Back to the future è la sezione di Artissima Fair, Torino, che si occupa di riscoprire quegli artisti meno considerati da critica e mercato. Anche quest’anno, nel decennale, si conferma con una selezione di qualità elevata.
Back to the future o viaggio nel passato. Comunque la si metta, la sezione giunta al suo decimo anniversario rimane una delle tappe più interessanti di Artissima. Intesa fin dalla prima edizione come un’occasione di riscoperta di quegli artisti che, dagli anni ’60 alle soglie del terzo millennio, non sono riusciti a far corrispondere alla loro valida attività un analogo successo critico e commerciale, quest’anno Back to the future si è concentrata sull’intero periodo a disposizione. Una scelta che ha consentito ai curatori Lorenzo Giusti, Cristiano Raimondi e Nicolas Trembley di poter attingere da un vasto bacino di possibilità e di alzare di conseguenza il livello della selezione.
Ne risulta un’esplorazione alla riscoperta – o proprio alla scoperta – di 19 artisti presentati da altrettanti espositori, di estrazione geopolitica differente e di eterogeneo campo di ricerca. Non ci sono limiti nei mezzi espressivi e la varietà delle opere esposte lo testimonia. Qui i gli stand che ci hanno incuriosito maggiormente.
Bruno Jakob, Galerie Peter Kilchmann
Più l’immagine pittorica sembra retrocedere fino a scomparire, più sembra di percepirla scivolare nei meandri dello spirito. Da questa intuizione si sviluppa l’arte di Bruno Jakob, caratterizzata dalla ricerca sull’invisibile, sull’incompleto, provvisorio, precario ed effimero. Così i suoi Invisible Drawings riportano solo le tracce di qualcosa che ora non c’è più, ma l’osservatore riesce comunque ad immaginarne l’essenza, impressa debolmente sul foglio di carta. La riduzione delle possibilità visive apre alla possibilità di un’indagine introspettiva senza linee, confini, segni che possano influenzare la nostra libera associazione di pensieri.

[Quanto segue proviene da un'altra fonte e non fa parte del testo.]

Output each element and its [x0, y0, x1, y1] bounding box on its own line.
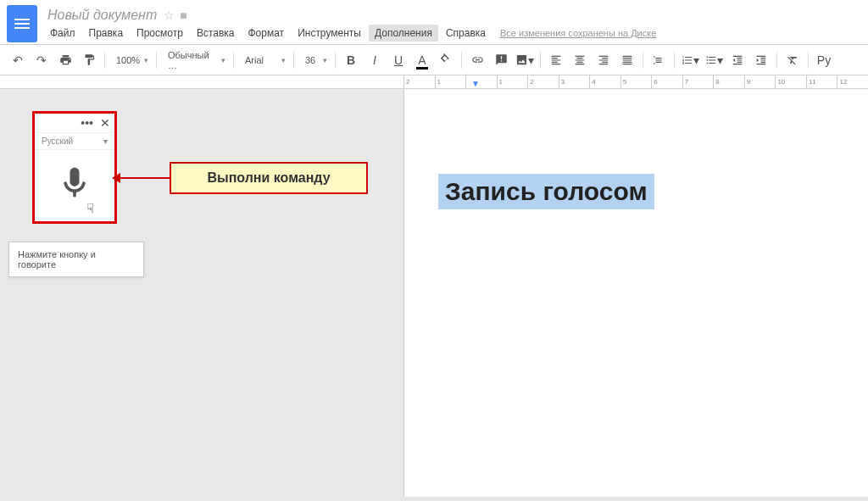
- close-icon[interactable]: ✕: [100, 116, 110, 130]
- ruler-indent-marker[interactable]: ▼: [471, 79, 480, 88]
- align-left-button[interactable]: [545, 49, 567, 71]
- style-select[interactable]: Обычный …: [161, 49, 229, 71]
- annotation-arrow-head: [112, 173, 120, 183]
- underline-button[interactable]: U: [387, 49, 409, 71]
- menu-format[interactable]: Формат: [242, 25, 290, 42]
- folder-icon[interactable]: ■: [180, 8, 186, 22]
- microphone-icon: [56, 160, 93, 206]
- image-button[interactable]: ▾: [514, 49, 536, 71]
- ruler-tick: 10: [775, 75, 806, 89]
- ruler: ▼ 2 1 1 2 3 4 5 6 7 8 9 10 11 12: [0, 75, 868, 89]
- redo-button[interactable]: ↷: [31, 49, 53, 71]
- ruler-tick: 2: [527, 75, 559, 89]
- voice-language-select[interactable]: Русский ▾: [35, 132, 114, 150]
- paint-format-button[interactable]: [78, 49, 100, 71]
- align-justify-button[interactable]: [616, 49, 638, 71]
- annotation-callout: Выполни команду: [170, 162, 368, 194]
- voice-mic-button[interactable]: ☟: [35, 150, 114, 221]
- voice-more-icon[interactable]: •••: [81, 116, 93, 130]
- menu-insert[interactable]: Вставка: [191, 25, 241, 42]
- toolbar: ↶ ↷ 100% Обычный … Arial 36 B I U A ▾ ▾ …: [0, 45, 868, 75]
- ruler-tick: 7: [682, 75, 714, 89]
- menu-file[interactable]: Файл: [44, 25, 81, 42]
- star-icon[interactable]: ☆: [164, 8, 175, 22]
- ruler-tick: 8: [713, 75, 744, 89]
- menu-edit[interactable]: Правка: [83, 25, 130, 42]
- voice-language-label: Русский: [42, 136, 73, 146]
- highlight-button[interactable]: [435, 49, 457, 71]
- docs-logo-icon[interactable]: [7, 5, 37, 42]
- ruler-tick: 9: [744, 75, 776, 89]
- link-button[interactable]: [466, 49, 488, 71]
- ruler-tick: 2: [403, 75, 435, 89]
- ruler-tick: 1: [435, 75, 466, 89]
- clear-format-button[interactable]: [782, 49, 804, 71]
- undo-button[interactable]: ↶: [7, 49, 29, 71]
- document-page[interactable]: Запись голосом: [403, 89, 868, 497]
- align-center-button[interactable]: [569, 49, 591, 71]
- ruler-tick: 5: [620, 75, 652, 89]
- menu-help[interactable]: Справка: [440, 25, 492, 42]
- ruler-tick: 6: [651, 75, 682, 89]
- menu-view[interactable]: Просмотр: [131, 25, 189, 42]
- annotation-arrow: [117, 177, 170, 179]
- input-tools-button[interactable]: Ру: [813, 49, 835, 71]
- zoom-select[interactable]: 100%: [109, 49, 152, 71]
- ruler-tick: 3: [559, 75, 590, 89]
- bulleted-list-button[interactable]: ▾: [703, 49, 725, 71]
- numbered-list-button[interactable]: ▾: [679, 49, 701, 71]
- ruler-tick: [465, 75, 497, 89]
- cursor-hand-icon: ☟: [86, 201, 94, 216]
- document-text-selection[interactable]: Запись голосом: [438, 174, 654, 209]
- align-right-button[interactable]: [593, 49, 615, 71]
- document-title[interactable]: Новый документ: [44, 6, 160, 25]
- menu-addons[interactable]: Дополнения: [369, 25, 438, 42]
- font-size-select[interactable]: 36: [298, 49, 331, 71]
- font-select[interactable]: Arial: [238, 49, 289, 71]
- comment-button[interactable]: [490, 49, 512, 71]
- save-status[interactable]: Все изменения сохранены на Диске: [500, 28, 656, 38]
- menu-tools[interactable]: Инструменты: [292, 25, 367, 42]
- indent-increase-button[interactable]: [750, 49, 772, 71]
- voice-tooltip: Нажмите кнопку и говорите: [8, 242, 144, 277]
- ruler-tick: 1: [497, 75, 528, 89]
- bold-button[interactable]: B: [340, 49, 362, 71]
- text-color-button[interactable]: A: [411, 49, 433, 71]
- voice-typing-panel[interactable]: ••• ✕ Русский ▾ ☟: [32, 111, 117, 224]
- ruler-tick: 11: [806, 75, 837, 89]
- italic-button[interactable]: I: [364, 49, 386, 71]
- ruler-tick: 12: [837, 75, 868, 89]
- ruler-tick: 4: [589, 75, 620, 89]
- indent-decrease-button[interactable]: [726, 49, 748, 71]
- print-button[interactable]: [54, 49, 76, 71]
- line-spacing-button[interactable]: [648, 49, 670, 71]
- chevron-down-icon: ▾: [103, 136, 108, 146]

William Wegman, Florence Loewy
Prima di concentrarsi principalmente sui suoi bracchi di Weimar, William Wegman aveva già iniziato a intendere il mezzo fotografico in modo non convenzionale. Ad Artissima sono esposti, tra le altre opere, due semplici ma efficaci esperimenti, dove una fotografia viene inserita nel contesto di un disegno che richiama un elemento impresso nell’immagine fotografica. Sorprendono quindi per tenerezza e intimità le figure di un vecchio signore – un nonno, potremmo immaginare, che riempie un largo vestito marrone e nello sguardo conserva un sentimento mite e calmo – e quella di una stanza da notte dal sapore di altri tempi, dove un grande letto azzurro accoglie le presenze premurose di due signore che curano un bambino. Disegno e fotografia innestano così un cortocircuito in grado di riportarci a quegli anni leggeri e inconsapevoli, quando l’affetto dei nonni ci scaldava inesauribile.
Masaki Nakayama, Christophe Gaillard
Ancora fotografie, ancora non convenzionali. Qui è l’incontro con la forma, con l’armonia, le linee che rimandano al design e la compenetrazione tra uomo e geometria a stravolgere un classico approccio alla fotografia. Incorniciati dall’obiettivo, i soggetti immortalati da Masaki Nakayama sono predisposti ad uscire dai limiti in cui sono inseriti. Le fotografie, infatti, sono solo parte del complesso dell’opera e sono già realizzate con l’idea che saranno poi completate da una scultura (o più semplicemente un supporto) esterno.
Superstudio, Pinksummer
Forse l’opera più audace la presenta Superstudio, che si interroga sul ruolo dell’architettura attraverso una provocazione riguardo la sua resistenza e durata. Una teca in ferro ospita una serie di monumenti (una piramide, un anfiteatro, una chiesa) realizzati in sale e mantenuti uniti tramite apparecchiature appositi. Apparentemente solidi, ma intimamente fragili, questi monumenti precari ci rammentano la precarietà dell’agire umane, per quanto maestoso possa essere. Davanti alla fragilità del nostro mondo sembriamo chiamati una volta di più a prestare attenzione all’incombenza del futuro, piuttosto che al peso del passato.